Companies prize leadership. If you don’t believe me, consider that almost 90% of companies cite leadership as important while spending over $30 billion on leadership programs every year. Bad leaders not only drag down their company’s performance but get fired far faster than effective ones.


Unfortunately, according to the Harvard Business Review there’s a decade-long gap between when people become managers and when they actually start leadership training. If you’re in that chasm, keep in mind there are plenty of ways to pull yourself out of it. Leadership and management are not one and the same. Managing is often about control –– keeping track of what your staff does and dictating how they should proceed. Leaders inspire. They motivate others to follow them –– not through intimidation but through a set of behaviors that act as a beacon. So whether you are running a division or collaborating with coworkers, here’s how to transform yourself to the next level with these important leadership and management skills.


Develop Empathy


It’s important to honestly assess your strengths and weaknesses. You might want to start with a list of what you do best and the areas where you need to improve. Getting feedback from a trusted friend or colleague can also be helpful. You may discover that empathy is an area where you could use improvement. For many companies, this is one of the most desirable of the leadership and management skills they seek.


Although this is innate for some people, it can also be learned. One of the most prized of the soft skills, empathy is defined by Psychology Today as “…the ability to recognize, understand, and share the thoughts and feelings of another person, animal, or fictional character…It involves experiencing another person’s point of view, rather than just one’s own, and enables prosocial or helping behaviors that come from within, rather than being forced.“ It’s important to acknowledge your own biases so you’re not viewing their choices through the lens of your own experiences. Practicing empathy can help you lead your staffers to great heights. According to research conducted by the Center for Creative leadership, “empathy in the workplace is positively related to job performance. Managers who practice empathetic leadership toward direct reports are viewed as better performers in their job by their bosses.”

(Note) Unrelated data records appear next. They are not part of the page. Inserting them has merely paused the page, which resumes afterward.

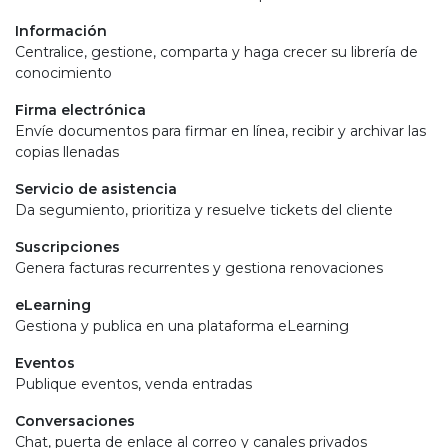
Información
Centralice, gestione, comparta y haga crecer su librería de
conocimiento
Firma electrónica
Envíe documentos para firmar en línea, recibir y archivar las
copias llenadas
Servicio de asistencia
Da segumiento, prioritiza y resuelve tickets del cliente
Suscripciones
Genera facturas recurrentes y gestiona renovaciones
eLearning
Gestiona y publica en una plataforma eLearning
Eventos
Publique eventos, venda entradas
Conversaciones
Chat, puerta de enlace al correo y canales privados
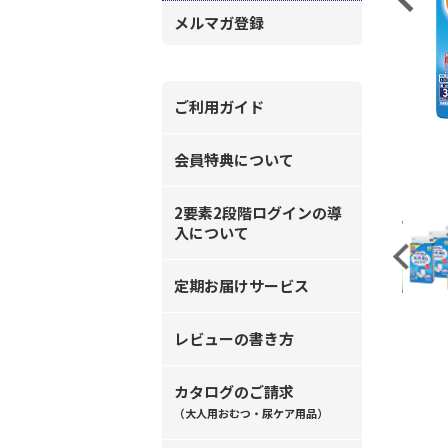
メルマガ登録
ご利用ガイド
会員特典について
2要素2段階ログインの導
入について
Previous
定期お届けサービス
レビューの書き方
カタログのご請求
（大人用おむつ・尿ケア用品）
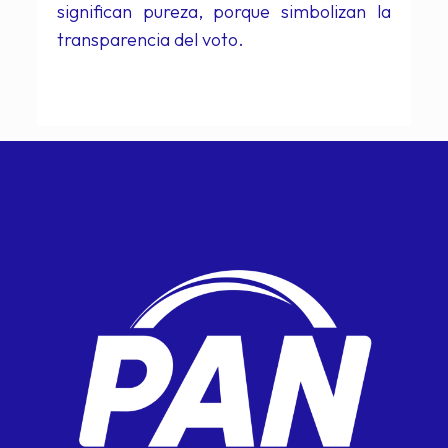
significan pureza, porque simbolizan la
transparencia del voto.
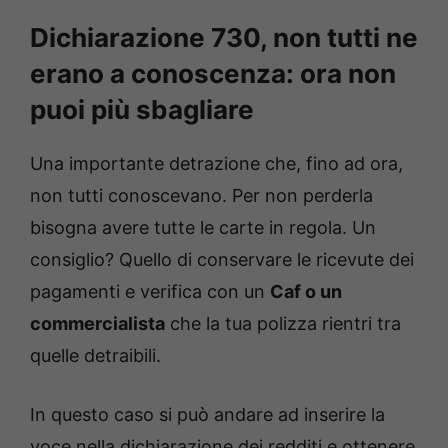
Dichiarazione 730, non tutti ne
erano a conoscenza: ora non
puoi più sbagliare
Una importante detrazione che, fino ad ora,
non tutti conoscevano. Per non perderla
bisogna avere tutte le carte in regola. Un
consiglio? Quello di conservare le ricevute dei
pagamenti e verifica con un
Caf o un
commercialista
che la tua polizza rientri tra
quelle detraibili.
In questo caso si può andare ad inserire la
voce nella dichiarazione dei redditi e ottenere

Be the Best Listener, Not the Best Talker 


It’s easy to fall into the trap of thinking leadership means giving inspiring speeches. That may work in the movies but in real life the best way to motivate a room is to listen. Develop the habit of repeating what was said. This can prevent you from merely thinking about what you want to say while someone else is speaking. The best leaders know their staff and the best way to get to know the people you work with is by being an active listener.  That means making eye contact, not interrupting, and asking questions after they conclude. 

Set An Example


Never be afraid to take out the trash. Delegating is important but if you’re only “delegating” the unpleasant jobs you’re not really leading. So no matter what your position, be willing to roll up your sleeves and dive in. Join your staff for inventory. I highly recommend Simon Sinek’s Leaders Eat Last which shows the value of putting others before yourself. Prioritizing your team over your individual needs will help them succeed. 


Be Dependable


Trust is a vital ingredient to all relationships. If you want to develop one of the most important leadership and management skills, keep your word and honor your commitments. If you’ve ever had a boss renege on a promise, you understand how losing trust in a superior undermined your relationship. So be realistic with your goals but strive to make your deadlines. Modeling dependable behavior is a great way to help your staff succeed. 

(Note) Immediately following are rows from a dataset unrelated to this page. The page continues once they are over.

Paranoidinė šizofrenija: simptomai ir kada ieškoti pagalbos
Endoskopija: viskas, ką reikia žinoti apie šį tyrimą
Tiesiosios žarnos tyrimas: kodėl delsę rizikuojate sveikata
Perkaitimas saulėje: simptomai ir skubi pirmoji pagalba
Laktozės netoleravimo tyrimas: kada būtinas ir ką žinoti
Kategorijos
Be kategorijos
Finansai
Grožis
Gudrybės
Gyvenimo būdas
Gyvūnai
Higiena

Develop Other Great Leaders


An often overlooked leadership skill is the ability to recognize talented future leaders. Think about the response from your supervisors if you consistently train talented managers. Mentoring and skills development are important if you want to be an effective leader.  


Build a Team


You can’t be a leader without other people. If everyone is off in a different direction it will be difficult to get anything done. Bring your staff together. Great leaders help their staffers develop positive relationships at work. This can be done through team building exercises and striving toward a common goal. However you won’t succeed until you take the time to talk to the people you work with and get an idea of their own goals and how they can mesh with your company’s.


Developing leadership and management skills will do more than help you reach the next level. It will help your staff and your company succeed as well.